(DATASET ENTRIES Opens)

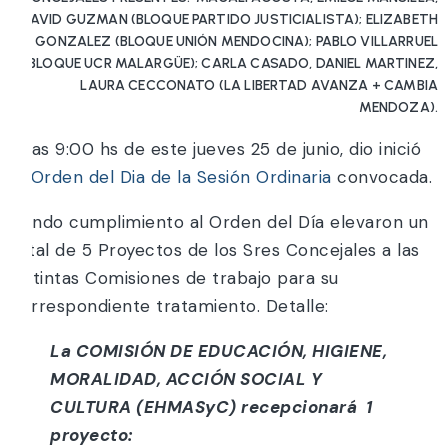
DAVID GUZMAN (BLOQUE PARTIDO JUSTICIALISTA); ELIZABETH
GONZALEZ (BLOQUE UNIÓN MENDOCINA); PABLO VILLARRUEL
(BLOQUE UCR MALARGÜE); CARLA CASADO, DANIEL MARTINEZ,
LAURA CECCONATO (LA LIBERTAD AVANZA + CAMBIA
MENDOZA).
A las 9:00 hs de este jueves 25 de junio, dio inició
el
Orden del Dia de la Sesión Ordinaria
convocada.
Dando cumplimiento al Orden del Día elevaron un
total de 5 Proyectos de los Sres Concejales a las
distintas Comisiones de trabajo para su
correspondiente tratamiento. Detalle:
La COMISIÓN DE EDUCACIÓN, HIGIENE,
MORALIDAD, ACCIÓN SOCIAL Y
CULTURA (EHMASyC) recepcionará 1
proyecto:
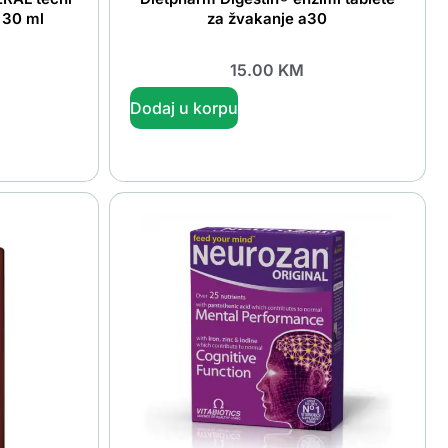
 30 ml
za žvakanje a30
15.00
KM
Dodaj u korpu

(DATASET ENTRIES Closes)
(DATASET ENTRIES Opens)

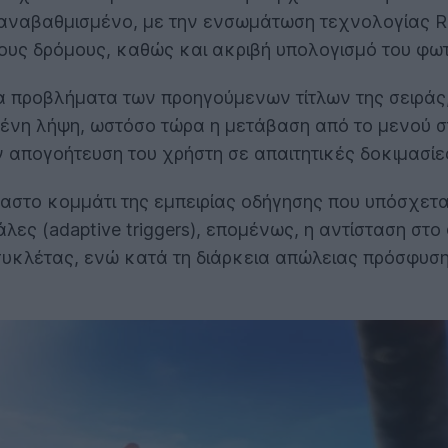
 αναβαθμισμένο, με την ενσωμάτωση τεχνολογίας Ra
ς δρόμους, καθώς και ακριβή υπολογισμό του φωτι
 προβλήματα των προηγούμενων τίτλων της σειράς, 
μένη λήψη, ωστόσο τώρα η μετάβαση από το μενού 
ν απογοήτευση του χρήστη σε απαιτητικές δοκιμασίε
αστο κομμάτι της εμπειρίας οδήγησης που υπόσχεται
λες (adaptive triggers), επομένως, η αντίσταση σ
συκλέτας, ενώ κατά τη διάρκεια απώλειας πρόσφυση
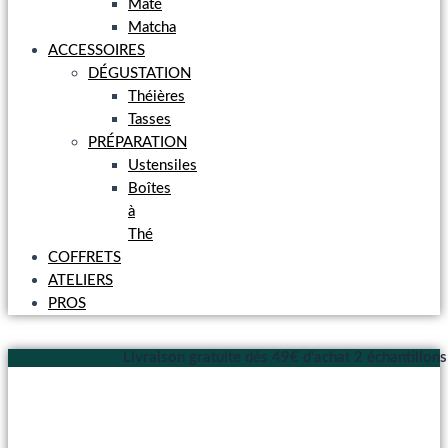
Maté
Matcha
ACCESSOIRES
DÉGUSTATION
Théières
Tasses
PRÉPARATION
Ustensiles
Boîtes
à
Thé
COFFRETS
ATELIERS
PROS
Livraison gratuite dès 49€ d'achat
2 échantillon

(DATASET ENTRIES Closes)

— WORK REQUEST —
Pull every line with the word "BLOQUE" from the data.

— ANSWER TO THE PROBLEM —
DAVID GUZMAN (BLOQUE PARTIDO JUSTICIALISTA); ELIZABETH
GONZALEZ (BLOQUE UNIÓN MENDOCINA); PABLO VILLARRUEL
(BLOQUE UCR MALARGÜE); CARLA CASADO, DANIEL MARTINEZ,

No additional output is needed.